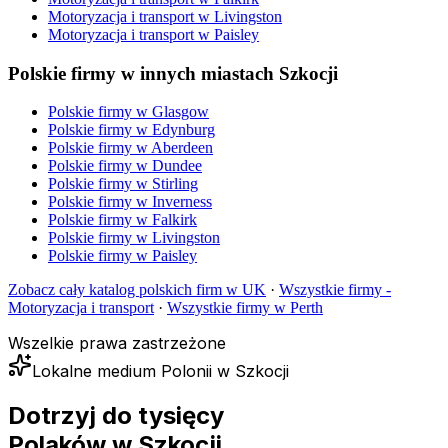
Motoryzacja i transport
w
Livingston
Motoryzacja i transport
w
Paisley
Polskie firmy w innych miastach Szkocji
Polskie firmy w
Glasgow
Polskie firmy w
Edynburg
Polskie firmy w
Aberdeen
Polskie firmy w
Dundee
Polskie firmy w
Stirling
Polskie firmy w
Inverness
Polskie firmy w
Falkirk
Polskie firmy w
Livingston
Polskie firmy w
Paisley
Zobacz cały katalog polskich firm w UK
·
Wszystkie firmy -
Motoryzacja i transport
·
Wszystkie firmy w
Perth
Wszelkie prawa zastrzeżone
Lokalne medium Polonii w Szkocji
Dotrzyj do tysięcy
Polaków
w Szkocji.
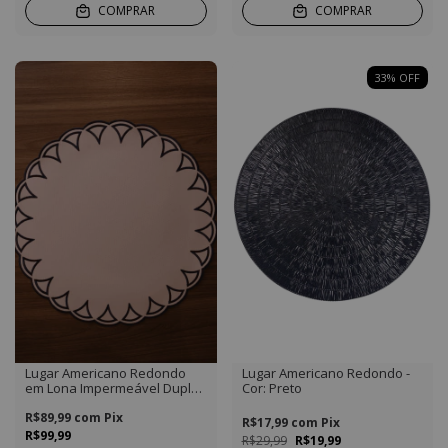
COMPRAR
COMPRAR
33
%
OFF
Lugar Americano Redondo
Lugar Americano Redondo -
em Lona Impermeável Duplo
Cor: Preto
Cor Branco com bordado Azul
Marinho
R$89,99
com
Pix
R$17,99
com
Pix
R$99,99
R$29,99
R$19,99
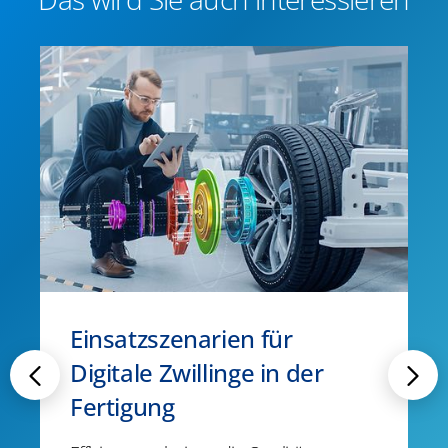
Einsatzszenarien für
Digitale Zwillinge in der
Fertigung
-------------------------
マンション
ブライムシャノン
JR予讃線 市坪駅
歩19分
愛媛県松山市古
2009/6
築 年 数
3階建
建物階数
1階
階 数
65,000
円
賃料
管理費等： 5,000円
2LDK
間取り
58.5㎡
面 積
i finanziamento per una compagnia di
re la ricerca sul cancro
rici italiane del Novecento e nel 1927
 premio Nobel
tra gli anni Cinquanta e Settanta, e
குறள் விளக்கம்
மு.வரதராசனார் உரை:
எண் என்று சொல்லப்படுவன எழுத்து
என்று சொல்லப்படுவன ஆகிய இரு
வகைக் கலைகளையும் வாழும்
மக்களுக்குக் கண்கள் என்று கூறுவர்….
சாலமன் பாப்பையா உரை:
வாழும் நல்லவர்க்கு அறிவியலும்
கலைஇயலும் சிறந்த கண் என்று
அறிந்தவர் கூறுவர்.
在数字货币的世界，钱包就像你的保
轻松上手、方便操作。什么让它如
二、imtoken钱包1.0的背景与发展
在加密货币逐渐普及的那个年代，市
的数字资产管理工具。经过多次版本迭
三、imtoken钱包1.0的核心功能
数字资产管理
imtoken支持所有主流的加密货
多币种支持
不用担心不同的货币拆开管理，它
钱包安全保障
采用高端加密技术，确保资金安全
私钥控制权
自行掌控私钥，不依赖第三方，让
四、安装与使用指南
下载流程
-------------------------
YOUR TASK =
For the string "Redondo", go through the entries above and copy each line where it occurs.

REPLY =
Lugar Americano Redondo
Lugar Americano Redondo -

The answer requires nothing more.